There is an abundance of information about how anxiety impacts your health—mentally, emotionally, and physically. Anxiety can cause periods of panic, feelings of fear or overwhelm, and a general sense of unease and tension. It can take over your thoughts and bleed into many areas of your life. Have you considered how anxiety destroys relationships with those closest to you?
Anxiety can harm your physical and mental health. It can be experienced as tension, overwhelm, fear or panic. This can be devastating to you, but have you ever considered the effects your anxiety has on the people closest to you? Anxiety can put a strain on the best of relationships
How Anxiety negatively affects relationships and what you can do about it.
1. Anxiety keeps the focus on you.
When you are anxious, that feeling is so overwhelming, all you can focus on is yourself. You are not as aware of the needs of others. You get worried about what is happening to you. It becomes difficult to see what is happening to those around you. As a result, you are not present with your relationships. It creates distance and distrust in others.

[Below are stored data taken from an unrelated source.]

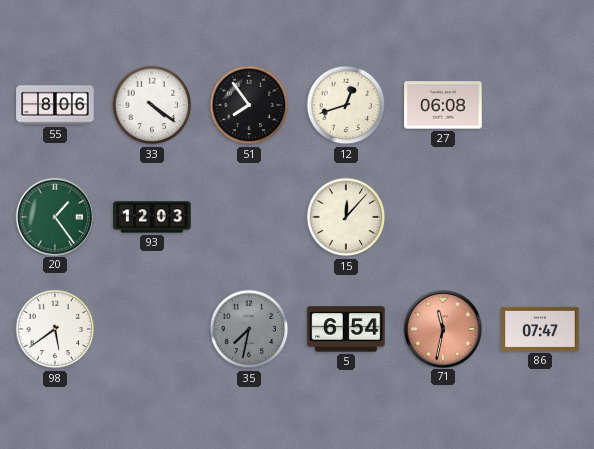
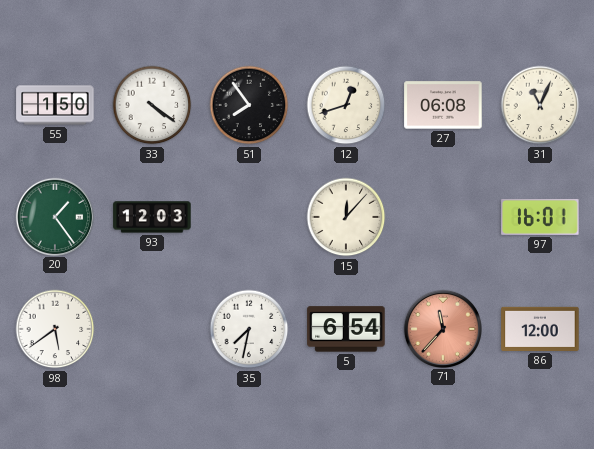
55: 8:06 -> 1:50
31: none -> 11:04
97: none -> 16:01
35 dial: grey -> white
71: 11:32 -> 11:37
86: 07:47 -> 12:00
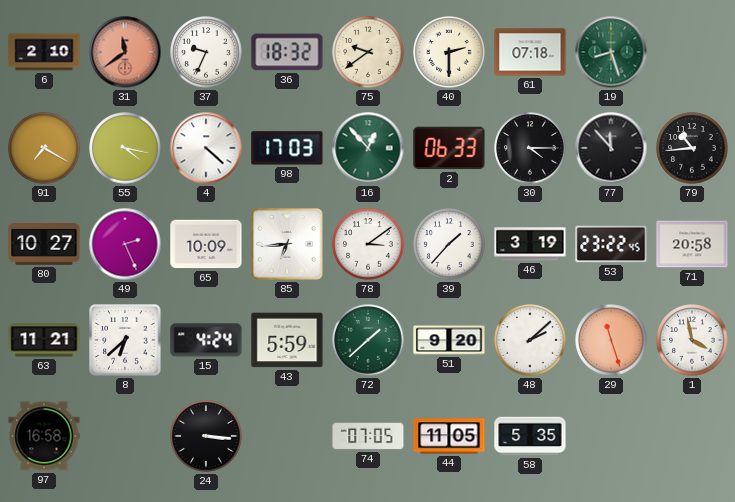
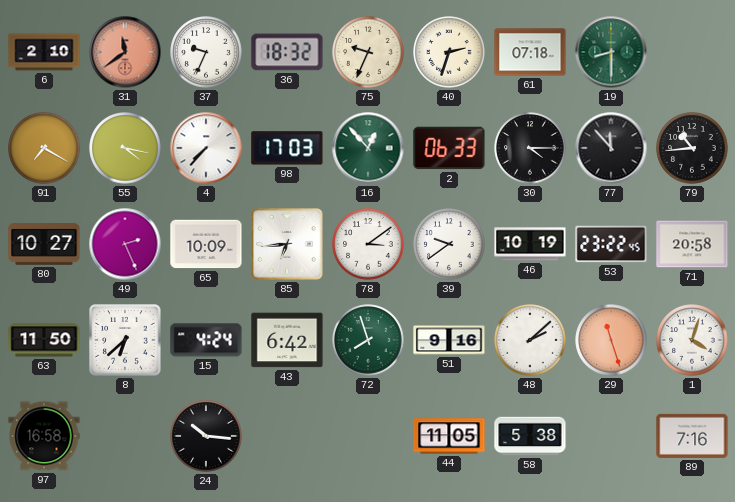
75: 9:39 -> 9:34
40: 2:30 -> 2:33
19: 8:27 -> 8:30
4: 4:22 -> 7:37
39: 1:37 -> 9:39
46: 3:19 -> 10:19
63: 11:21 -> 11:50
43: 5:59 -> 6:42
72: 1:38 -> 7:57
51: 9:20 -> 9:16
1: 3:58 -> 4:03
24: 3:16 -> 10:16
74: 07:05 -> none
58: 5:35 -> 5:38
89: none -> 7:16
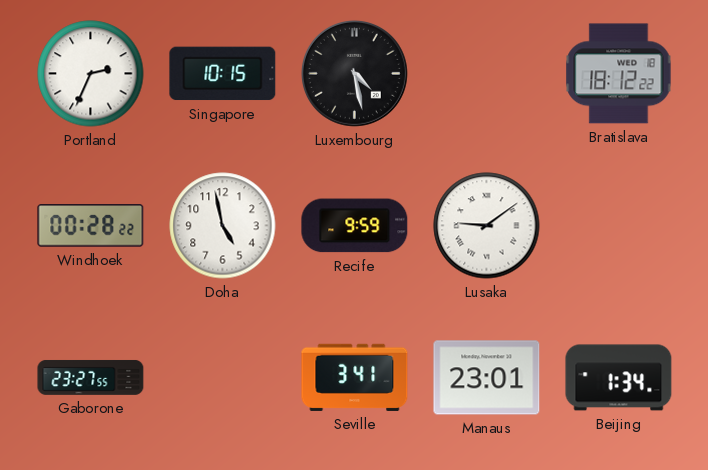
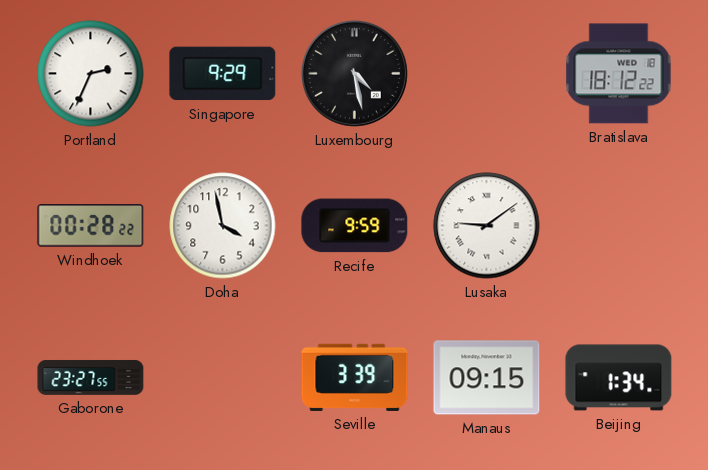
Singapore: 10:15 -> 9:29
Doha: 4:58 -> 3:58
Seville: 3:41 -> 3:39
Manaus: 23:01 -> 09:15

What to do? Mindfulness. Learning to stay present in the moment does not allow you to experience the feelings of anxiety. When you are truly anxious, you are focused on how you feel somatically; racing heart, rapid breathing. Being mindful helps you pull out of that focus. The goal is to ‘train your brain.” If you notice a feeling, let's say sadness, that allows your brain to wander to the past, notice what is happening. Then pull those thoughts to the reality of the present moment. What color is the wall in front of you? How does the chair you are sitting in feel on your back? What do you smell, taste hear?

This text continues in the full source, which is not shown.